19th Week Sunday Year A

Homilies:

Homily: Theology 1 Summer 2017

The Silent Presence of God by Bishop Barron

  • Overall = who are you? who or what is your God? who or what is your fear?
  • “Elijah” = Yahweh is God. The man’s very identity is related to an absolute clarity about what is of value. Spiritual order main question = who or what is your God? your final preoccupation? what matters the most to you at the end of the day? when you can answer this, you know who you are. Are you a money-man? a pleasure man? a playboy? What do you worship? What is of highest value for you? –> Elijah is all about God. Based on this, we can now understand everything Elijah says and does. Elijah’s great virtue = able to discern the difference – not wowed by the world – but rather listens and waits – then is able to give himself to the true God alone. VS. Secularism = cultural incapacity to hear the tiny whispering voice.  We need a whole army of Elijah’s now – our culture has gone over to the worship of false gods. People able to listen to the tiny whispering voice.
  • Gospel – Peter and the other disciples in the boat (in the Church) – that’s all of us throughout the centuries making our way throughout the world – met by great winds – an echo of Elijah story… Just as we can be defined by what we seek and love… we can also be defined by our fears. What are you afraid of? What is your biggest fear? Often, we can become defined and determined by our worldly fears… in the midst of the storm, Jesus comes walking on the water. “I am” = the divine power. He is the God who can ride any storm. Can transcend anything that frightens us. Peter keeps his eyes on Christ = good. But identifies himself with fear (waves) = sinks.

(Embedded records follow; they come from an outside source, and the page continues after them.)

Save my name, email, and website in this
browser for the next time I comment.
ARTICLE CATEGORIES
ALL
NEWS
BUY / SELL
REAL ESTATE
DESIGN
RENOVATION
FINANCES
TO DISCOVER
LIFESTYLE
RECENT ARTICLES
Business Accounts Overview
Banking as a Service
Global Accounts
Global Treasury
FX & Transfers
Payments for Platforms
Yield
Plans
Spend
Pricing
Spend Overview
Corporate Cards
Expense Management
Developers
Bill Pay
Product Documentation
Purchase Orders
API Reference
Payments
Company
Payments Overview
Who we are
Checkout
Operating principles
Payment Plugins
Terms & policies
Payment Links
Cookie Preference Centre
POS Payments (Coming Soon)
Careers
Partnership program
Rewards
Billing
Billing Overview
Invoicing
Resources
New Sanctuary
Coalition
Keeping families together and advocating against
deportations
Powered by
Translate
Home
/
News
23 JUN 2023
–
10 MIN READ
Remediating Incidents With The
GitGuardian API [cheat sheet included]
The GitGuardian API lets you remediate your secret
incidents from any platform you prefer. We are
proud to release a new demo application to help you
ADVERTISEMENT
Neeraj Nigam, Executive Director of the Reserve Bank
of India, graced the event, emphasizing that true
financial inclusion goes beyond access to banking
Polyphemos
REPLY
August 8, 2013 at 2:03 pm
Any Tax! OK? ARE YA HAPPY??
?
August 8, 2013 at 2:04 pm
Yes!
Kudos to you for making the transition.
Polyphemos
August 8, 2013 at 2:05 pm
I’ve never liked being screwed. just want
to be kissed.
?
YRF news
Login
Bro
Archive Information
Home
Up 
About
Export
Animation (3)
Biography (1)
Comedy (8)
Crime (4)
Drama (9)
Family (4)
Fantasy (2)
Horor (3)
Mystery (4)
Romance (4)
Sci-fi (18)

Opening the Word Series on FORMED

  • Storms of Life by Patrick Coffin – Ask the Holy Spirit to put you into this picture. Apostles just witnessed Jesus’ power. Jesus is alone and is praying. 3am-6am 4th watch. Enemies from nature. Darkest part of night. Nature in full fury. Jesus is coming on the water. Peter uses “if” – not 100% sure.
  • Who is Jesus? the most important question of our lives.
  • Do we trust Jesus when the storms of our life rage?

 

Commentaries:

St. Charles’ Borromeo Bible Study

1st Reading – 1 Kings 19:9a, 11-13a

The nineteenth chapter of 1st Kings is the Elijah story which has close parallels with the story of Moses on the same mountain (Sinai/Horeb). Both journey to the mountain to meet God; Moses while fleeing from the Egyptians, and Elijah while fleeing from Jezebel. Both even receive miraculous rations in route (manna and bread). In today’s reading we hear of Elijah’s encounter with God.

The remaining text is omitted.